▶ **Stored data entries**
--------

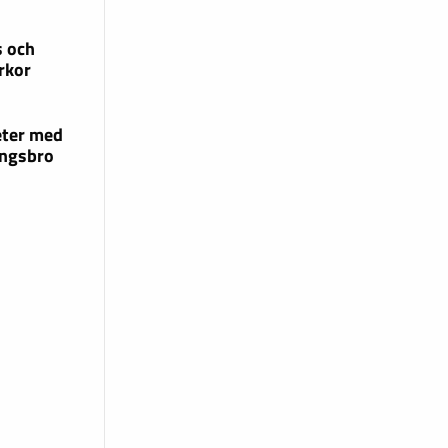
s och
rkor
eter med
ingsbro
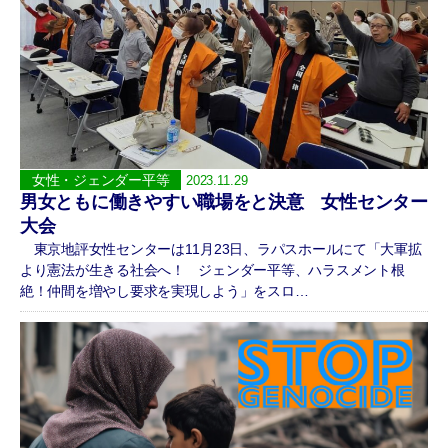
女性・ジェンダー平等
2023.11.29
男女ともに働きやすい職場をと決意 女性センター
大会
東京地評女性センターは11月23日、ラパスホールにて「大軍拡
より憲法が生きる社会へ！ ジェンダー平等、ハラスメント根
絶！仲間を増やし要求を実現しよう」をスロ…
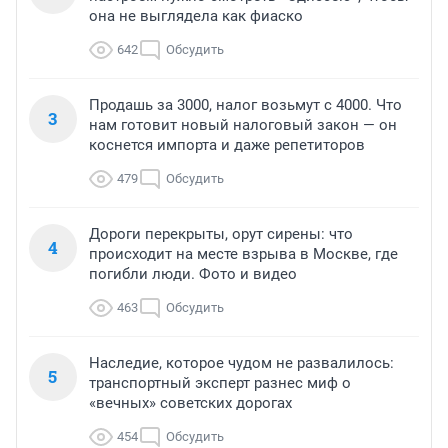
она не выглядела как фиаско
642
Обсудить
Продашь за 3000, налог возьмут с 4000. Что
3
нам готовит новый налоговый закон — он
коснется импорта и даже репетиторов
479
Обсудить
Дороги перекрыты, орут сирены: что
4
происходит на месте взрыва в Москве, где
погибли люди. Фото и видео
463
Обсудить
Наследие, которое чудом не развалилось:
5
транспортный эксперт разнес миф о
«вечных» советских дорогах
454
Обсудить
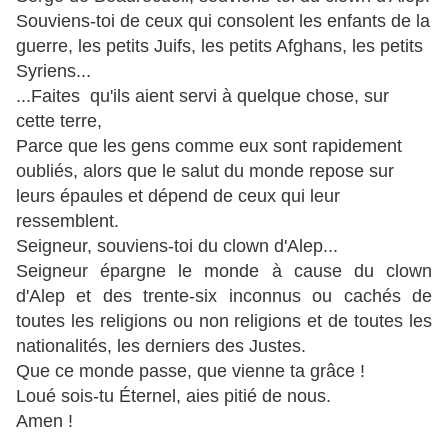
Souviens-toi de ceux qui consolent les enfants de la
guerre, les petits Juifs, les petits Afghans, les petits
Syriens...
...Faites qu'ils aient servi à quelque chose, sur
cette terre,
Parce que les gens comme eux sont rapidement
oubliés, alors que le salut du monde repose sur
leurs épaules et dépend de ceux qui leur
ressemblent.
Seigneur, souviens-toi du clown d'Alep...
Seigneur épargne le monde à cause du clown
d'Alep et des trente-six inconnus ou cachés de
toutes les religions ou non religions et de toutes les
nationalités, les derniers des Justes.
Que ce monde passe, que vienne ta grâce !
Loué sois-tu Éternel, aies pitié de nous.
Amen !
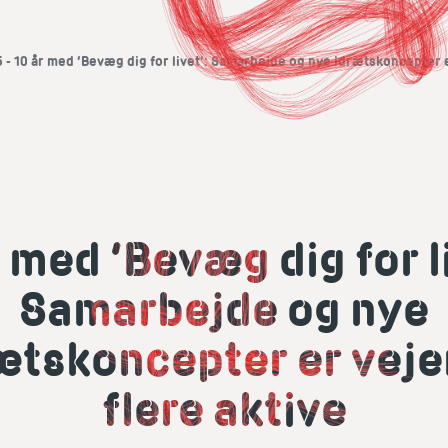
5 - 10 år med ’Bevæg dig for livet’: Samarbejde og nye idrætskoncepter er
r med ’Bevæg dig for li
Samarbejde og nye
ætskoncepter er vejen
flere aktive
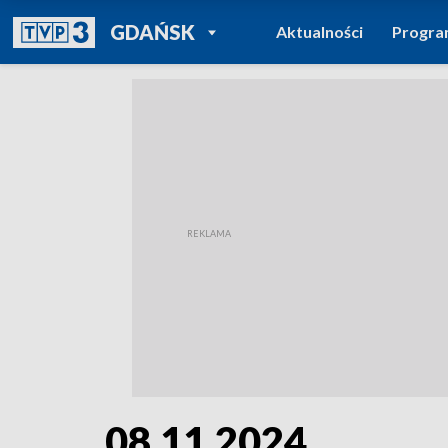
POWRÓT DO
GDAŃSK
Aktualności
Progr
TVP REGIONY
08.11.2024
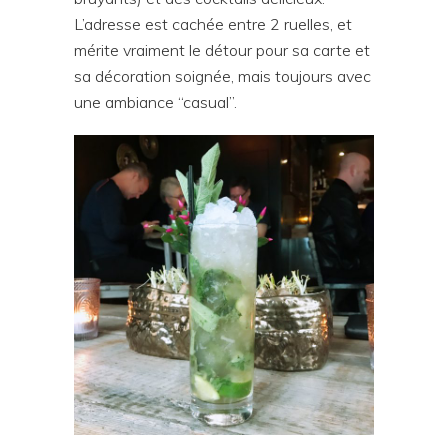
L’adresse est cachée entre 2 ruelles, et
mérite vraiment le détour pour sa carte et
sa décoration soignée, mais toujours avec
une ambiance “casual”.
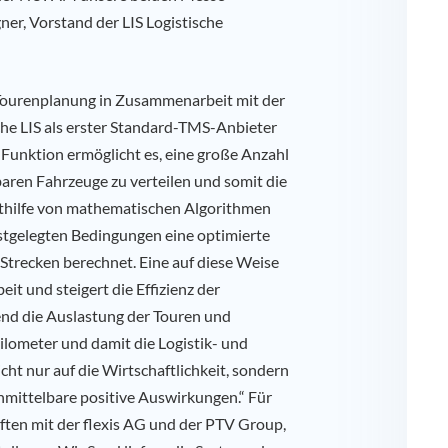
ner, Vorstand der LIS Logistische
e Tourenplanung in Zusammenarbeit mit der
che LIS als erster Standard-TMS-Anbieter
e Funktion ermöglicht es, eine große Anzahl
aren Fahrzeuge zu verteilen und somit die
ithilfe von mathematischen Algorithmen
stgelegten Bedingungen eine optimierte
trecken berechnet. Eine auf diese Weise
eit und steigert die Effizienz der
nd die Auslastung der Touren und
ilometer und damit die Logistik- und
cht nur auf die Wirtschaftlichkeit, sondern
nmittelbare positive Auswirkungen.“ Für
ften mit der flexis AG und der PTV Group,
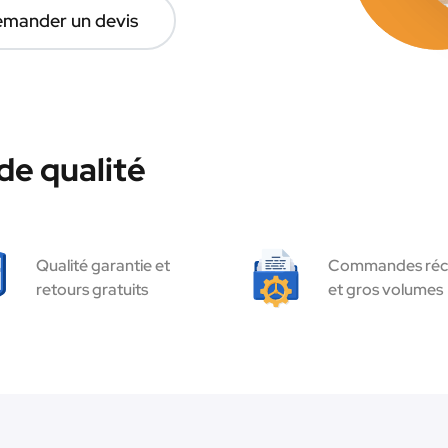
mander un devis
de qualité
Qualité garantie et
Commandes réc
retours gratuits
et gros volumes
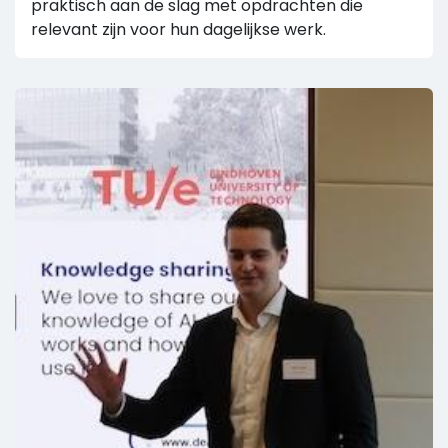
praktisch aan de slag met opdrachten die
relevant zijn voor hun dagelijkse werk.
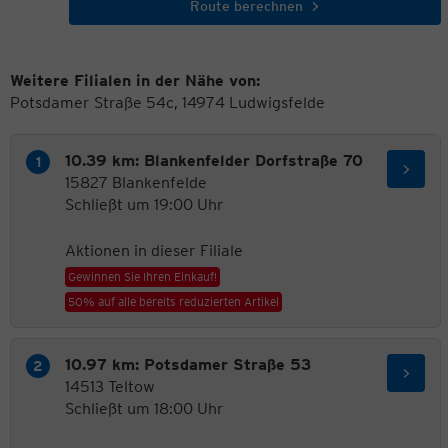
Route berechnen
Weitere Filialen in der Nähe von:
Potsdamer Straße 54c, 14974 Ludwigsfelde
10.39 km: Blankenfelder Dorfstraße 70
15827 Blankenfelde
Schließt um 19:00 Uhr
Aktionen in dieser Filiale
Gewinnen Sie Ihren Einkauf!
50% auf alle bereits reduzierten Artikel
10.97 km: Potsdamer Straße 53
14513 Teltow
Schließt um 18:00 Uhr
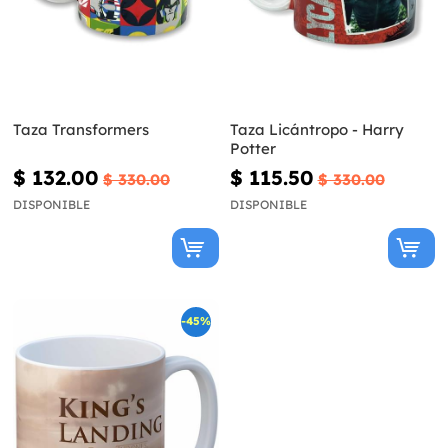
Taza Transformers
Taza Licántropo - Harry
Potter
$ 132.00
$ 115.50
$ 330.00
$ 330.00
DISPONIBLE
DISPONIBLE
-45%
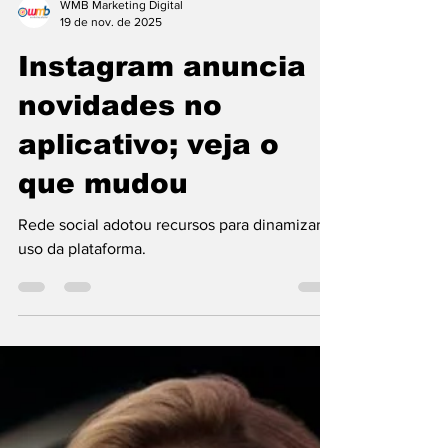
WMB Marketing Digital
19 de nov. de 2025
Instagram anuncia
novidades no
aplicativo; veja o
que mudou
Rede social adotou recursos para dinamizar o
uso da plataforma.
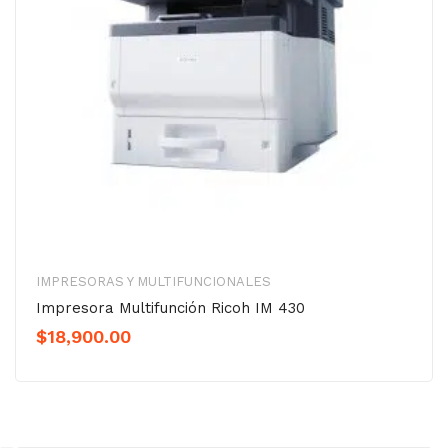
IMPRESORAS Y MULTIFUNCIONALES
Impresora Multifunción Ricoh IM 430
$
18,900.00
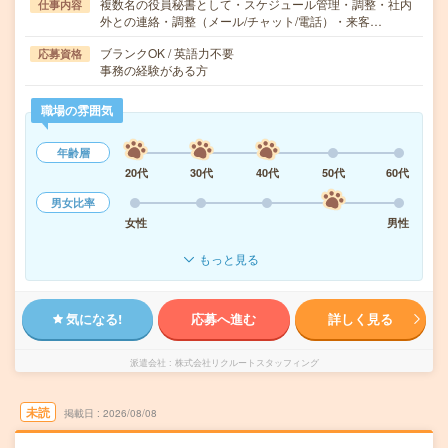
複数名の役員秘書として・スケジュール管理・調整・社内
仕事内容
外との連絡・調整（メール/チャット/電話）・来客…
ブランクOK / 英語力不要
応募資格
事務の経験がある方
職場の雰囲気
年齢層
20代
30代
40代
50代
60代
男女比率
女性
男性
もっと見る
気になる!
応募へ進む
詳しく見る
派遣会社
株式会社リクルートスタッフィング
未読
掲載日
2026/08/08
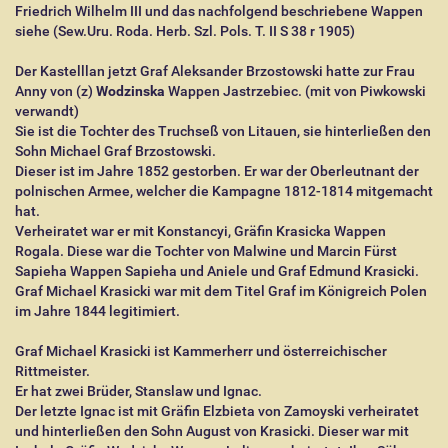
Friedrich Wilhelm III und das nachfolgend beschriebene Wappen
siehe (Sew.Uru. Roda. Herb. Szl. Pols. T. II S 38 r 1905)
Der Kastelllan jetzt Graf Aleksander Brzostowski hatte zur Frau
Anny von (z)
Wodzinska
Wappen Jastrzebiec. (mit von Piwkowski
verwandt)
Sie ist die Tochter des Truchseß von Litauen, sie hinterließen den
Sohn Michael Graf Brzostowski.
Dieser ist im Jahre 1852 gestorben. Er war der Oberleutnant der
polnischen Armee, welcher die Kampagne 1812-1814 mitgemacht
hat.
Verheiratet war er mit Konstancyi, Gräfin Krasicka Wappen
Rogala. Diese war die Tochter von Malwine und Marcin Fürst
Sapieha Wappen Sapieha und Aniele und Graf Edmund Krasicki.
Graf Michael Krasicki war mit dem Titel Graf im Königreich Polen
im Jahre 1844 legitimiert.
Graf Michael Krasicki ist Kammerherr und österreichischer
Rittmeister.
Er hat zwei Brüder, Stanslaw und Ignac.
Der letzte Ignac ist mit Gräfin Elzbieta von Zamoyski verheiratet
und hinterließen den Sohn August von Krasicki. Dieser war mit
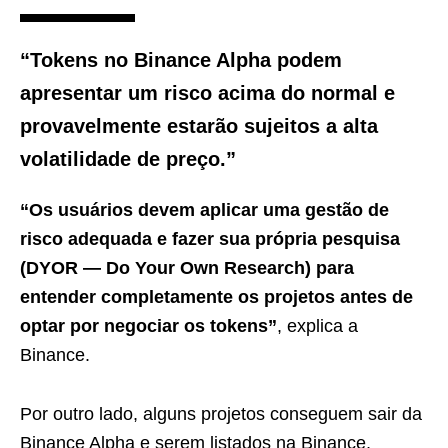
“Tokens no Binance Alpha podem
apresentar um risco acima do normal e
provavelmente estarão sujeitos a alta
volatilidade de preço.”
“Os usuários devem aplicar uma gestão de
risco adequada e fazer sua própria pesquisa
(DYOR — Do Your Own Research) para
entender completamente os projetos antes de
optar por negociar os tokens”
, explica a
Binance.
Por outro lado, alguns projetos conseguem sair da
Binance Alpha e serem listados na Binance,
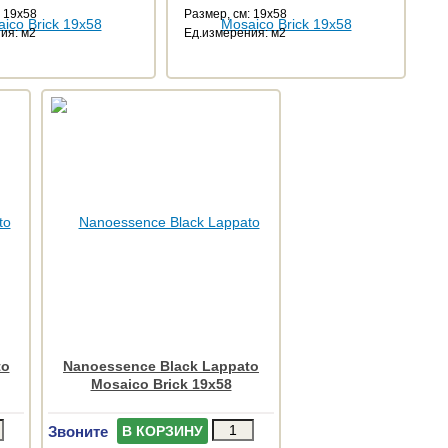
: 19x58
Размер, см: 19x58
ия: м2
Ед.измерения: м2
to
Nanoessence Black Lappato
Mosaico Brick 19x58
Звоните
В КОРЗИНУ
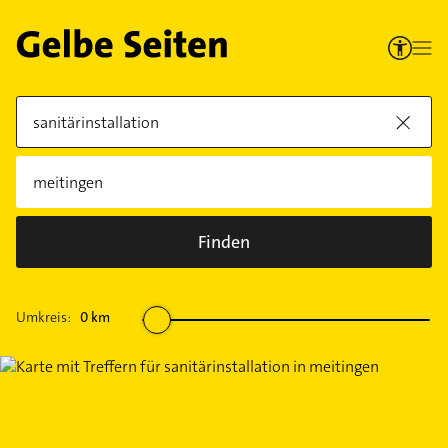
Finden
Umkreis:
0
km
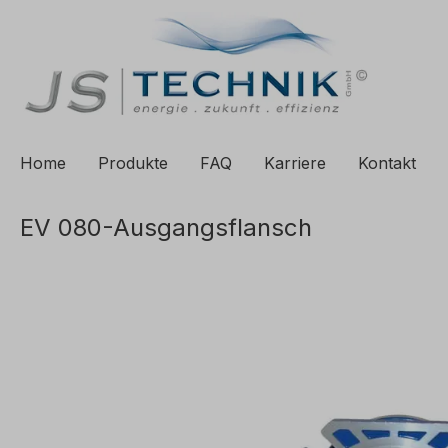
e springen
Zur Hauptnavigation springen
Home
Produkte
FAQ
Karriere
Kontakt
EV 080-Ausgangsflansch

--------

▶ **WHAT NEEDS TO BE DONE**
The answer must be an exact copy of the records, with no images in it.

▶ **ANSWER BELOW**
s och
rkor
eter med
ingsbro
女性・ジェンダー平等
2023.11.29
男女ともに働きやすい職場をと決意 女性センター
大会
東京地評女性センターは11月23日、ラパスホールにて「大軍拡
より憲法が生きる社会へ！ ジェンダー平等、ハラスメント根
絶！仲間を増やし要求を実現しよう」をスロ…
она не выглядела как фиаско
642
Обсудить
Продашь за 3000, налог возьмут с 4000. Что
3
нам готовит новый налоговый закон — он
коснется импорта и даже репетиторов
479
Обсудить
Дороги перекрыты, орут сирены: что
4
происходит на месте взрыва в Москве, где
погибли люди. Фото и видео
463
Обсудить
Наследие, которое чудом не развалилось:
5
транспортный эксперт разнес миф о
«вечных» советских дорогах
454
Обсудить
Souviens-toi de ceux qui consolent les enfants de la
guerre, les petits Juifs, les petits Afghans, les petits
Syriens...
...Faites qu'ils aient servi à quelque chose, sur
cette terre,
Parce que les gens comme eux sont rapidement
oubliés, alors que le salut du monde repose sur
leurs épaules et dépend de ceux qui leur
ressemblent.
Seigneur, souviens-toi du clown d'Alep...
Seigneur épargne le monde à cause du clown
d'Alep et des trente-six inconnus ou cachés de
toutes les religions ou non religions et de toutes les
nationalités, les derniers des Justes.
Que ce monde passe, que vienne ta grâce !
Loué sois-tu Éternel, aies pitié de nous.
Amen !
5 - 10 år med ’Bevæg dig for livet’: Samarbejde og nye idrætskoncepter er
r med ’Bevæg dig for li
Samarbejde og nye
ætskoncepter er vejen
flere aktive
POWRÓT DO
GDAŃSK
Aktualności
Progr
TVP REGIONY
08.11.2024
L’adresse est cachée entre 2 ruelles, et
mérite vraiment le détour pour sa carte et
sa décoration soignée, mais toujours avec
une ambiance “casual”.
ner, Vorstand der LIS Logistische
e Tourenplanung in Zusammenarbeit mit der
che LIS als erster Standard-TMS-Anbieter
e Funktion ermöglicht es, eine große Anzahl
aren Fahrzeuge zu verteilen und somit die
ithilfe von mathematischen Algorithmen
stgelegten Bedingungen eine optimierte
trecken berechnet. Eine auf diese Weise
eit und steigert die Effizienz der
nd die Auslastung der Touren und
ilometer und damit die Logistik- und
cht nur auf die Wirtschaftlichkeit, sondern
nmittelbare positive Auswirkungen.“ Für
ften mit der flexis AG und der PTV Group,
mander un devis
de qualité
Qualité garantie et
Commandes réc
retours gratuits
et gros volumes
praktisch aan de slag met opdrachten die
relevant zijn voor hun dagelijkse werk.
Route berechnen
Weitere Filialen in der Nähe von:
Potsdamer Straße 54c, 14974 Ludwigsfelde
10.39 km: Blankenfelder Dorfstraße 70
15827 Blankenfelde
Schließt um 19:00 Uhr
Aktionen in dieser Filiale
Gewinnen Sie Ihren Einkauf!
50% auf alle bereits reduzierten Artikel
10.97 km: Potsdamer Straße 53
14513 Teltow
Schließt um 18:00 Uhr
Taza Transformers
Taza Licántropo - Harry
Potter
$ 132.00
$ 115.50
$ 330.00
$ 330.00
DISPONIBLE
DISPONIBLE
-45%
WMB Marketing Digital
19 de nov. de 2025
Instagram anuncia
novidades no
aplicativo; veja o
que mudou
Rede social adotou recursos para dinamizar o
uso da plataforma.
IMPRESORAS Y MULTIFUNCIONALES
Impresora Multifunción Ricoh IM 430
$
18,900.00
複数名の役員秘書として・スケジュール管理・調整・社内
仕事内容
外との連絡・調整（メール/チャット/電話）・来客…
ブランクOK / 英語力不要
応募資格
事務の経験がある方
職場の雰囲気
年齢層
20代
30代
40代
50代
60代
男女比率
女性
男性
もっと見る
気になる!
応募へ進む
詳しく見る
派遣会社
株式会社リクルートスタッフィング
未読
掲載日
2026/08/08
Friedrich Wilhelm III und das nachfolgend beschriebene Wappen
siehe (Sew.Uru. Roda. Herb. Szl. Pols. T. II S 38 r 1905)
Der Kastelllan jetzt Graf Aleksander Brzostowski hatte zur Frau
Anny von (z)
Wodzinska
Wappen Jastrzebiec. (mit von Piwkowski
verwandt)
Sie ist die Tochter des Truchseß von Litauen, sie hinterließen den
Sohn Michael Graf Brzostowski.
Dieser ist im Jahre 1852 gestorben. Er war der Oberleutnant der
polnischen Armee, welcher die Kampagne 1812-1814 mitgemacht
hat.
Verheiratet war er mit Konstancyi, Gräfin Krasicka Wappen
Rogala. Diese war die Tochter von Malwine und Marcin Fürst
Sapieha Wappen Sapieha und Aniele und Graf Edmund Krasicki.
Graf Michael Krasicki war mit dem Titel Graf im Königreich Polen
im Jahre 1844 legitimiert.
Graf Michael Krasicki ist Kammerherr und österreichischer
Rittmeister.
Er hat zwei Brüder, Stanslaw und Ignac.
Der letzte Ignac ist mit Gräfin Elzbieta von Zamoyski verheiratet
und hinterließen den Sohn August von Krasicki. Dieser war mit
“Tokens no Binance Alpha podem
apresentar um risco acima do normal e
provavelmente estarão sujeitos a alta
volatilidade de preço.”
“Os usuários devem aplicar uma gestão de
risco adequada e fazer sua própria pesquisa
(DYOR — Do Your Own Research) para
entender completamente os projetos antes de
optar por negociar os tokens”
, explica a
Binance.
Por outro lado, alguns projetos conseguem sair da
Binance Alpha e serem listados na Binance,
: 19x58
Размер, см: 19x58
ия: м2
Ед.измерения: м2
to
Nanoessence Black Lappato
Mosaico Brick 19x58
Звоните
В КОРЗИНУ
Finden
Umkreis:
0
km
e springen
Zur Hauptnavigation springen
Home
Produkte
FAQ
Karriere
Kontakt
EV 080-Ausgangsflansch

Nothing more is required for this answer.